While Fioretti says Emanuel is best to handle the city's finances, his own campaign for mayor was very much in line with Garcia's argument that Emanuel has focused too much on Chicago's downtown at expense of the city's neighborhoods.
"The mayor's policies have created two Chicagos, and no amount of campaign cash or TV ads can change that fact," Fioretti said the day Emanuel launched his bid for a second term. "Chicagoans want a new direction and are ready for a vision of safe streets and strong neighborhoods."
Fioretti announced his own mayoral bid in September after his fellow aldermen used the remap process to draw him out of his own ward. The 2nd Ward alderman also considered a run four years ago before being sidelined with throat cancer.
"Our current mayor promised so much, and like many of us, I hoped he would deliver. But our schools are being gutted, our streets are not safer and so many are missing out on economic opportunities and jobs," Fioretti said in his speech announcing he'd take on the mayor. "Four years ago, Rahm Emanuel promised he was going to be tough. People voted for tough, but all we got was, 'tough luck'!"

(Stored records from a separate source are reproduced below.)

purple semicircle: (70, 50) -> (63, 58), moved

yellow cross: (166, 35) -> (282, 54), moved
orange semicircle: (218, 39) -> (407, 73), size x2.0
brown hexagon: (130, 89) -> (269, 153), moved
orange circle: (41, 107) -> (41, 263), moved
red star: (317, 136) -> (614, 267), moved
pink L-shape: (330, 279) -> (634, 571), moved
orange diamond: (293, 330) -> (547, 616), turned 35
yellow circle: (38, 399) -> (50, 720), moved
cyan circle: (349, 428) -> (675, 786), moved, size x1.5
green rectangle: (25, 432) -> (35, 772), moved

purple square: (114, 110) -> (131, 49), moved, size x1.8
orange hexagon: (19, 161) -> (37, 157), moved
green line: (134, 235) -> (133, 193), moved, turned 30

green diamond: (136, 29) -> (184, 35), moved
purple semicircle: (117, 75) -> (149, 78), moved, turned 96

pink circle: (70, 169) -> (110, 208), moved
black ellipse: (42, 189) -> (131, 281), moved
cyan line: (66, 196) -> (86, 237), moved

But Fioretti now says Emanuel has been changed after being forced into a runoff with Garcia to keep his job.
"When I met with the mayor, it was clear to me that he's a different person than he was before the last election, because I think he's heard what's happening throughout the city. I think he will be a different mayor in the next four years," Fioretti said. "I think he's a little more humble, no doubt about it. For him to ask for my endorsement, that's a lot different from the Rahm Emanuel I've known before.

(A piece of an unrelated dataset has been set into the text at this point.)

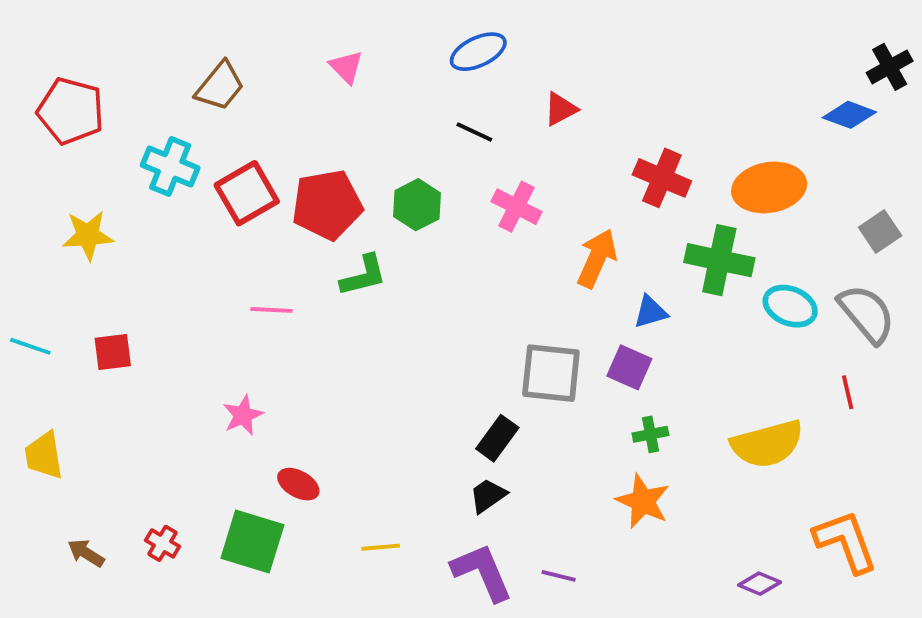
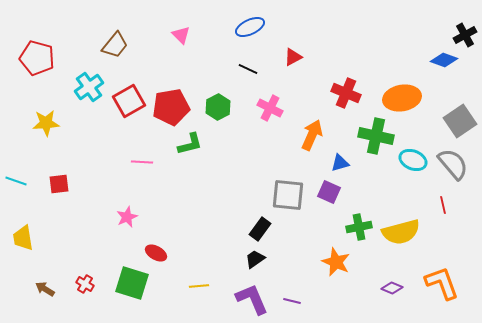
cyan cross: (170, 166) -> (89, 87), turned 32
gray square: (880, 232) -> (460, 121), size x1.5
green cross: (650, 434) -> (359, 227), moved, size x1.4
purple diamond: (760, 584) -> (392, 288), moved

"I've always said you need a mayor who is going to be tough, but firm and fair. And I think this time he'll be fair."
Fioretti's embrace of Emanuel, and rejection of Garcia, comes after the alderman was shut out in his bid to be endorsed by the Chicago Teachers Union last fall. Fioretti attended a $500-per-table unity dinner for the union last October as he courted the union, only to see a video unveiled at the event featuring union president Karen Lewis endorsing Garcia.
Fioretti's campaign complained at the time that the alderman had been blindsided by the move, which came before a formal vote of union members. Lewis had been preparing her own campaign for mayor before receiving a cancer diagnosis. She then recruited Garcia to run.
But Fioretti said his endorsement of Emanuel had nothing to do with sour grapes with the CTU, one of Garcia's top backers. The alderman also said he had not cut any deal with Emanuel in exchange for his backing.
"I'm just making a decision here on what's best for our city," Fioretti said. "That's it. Period."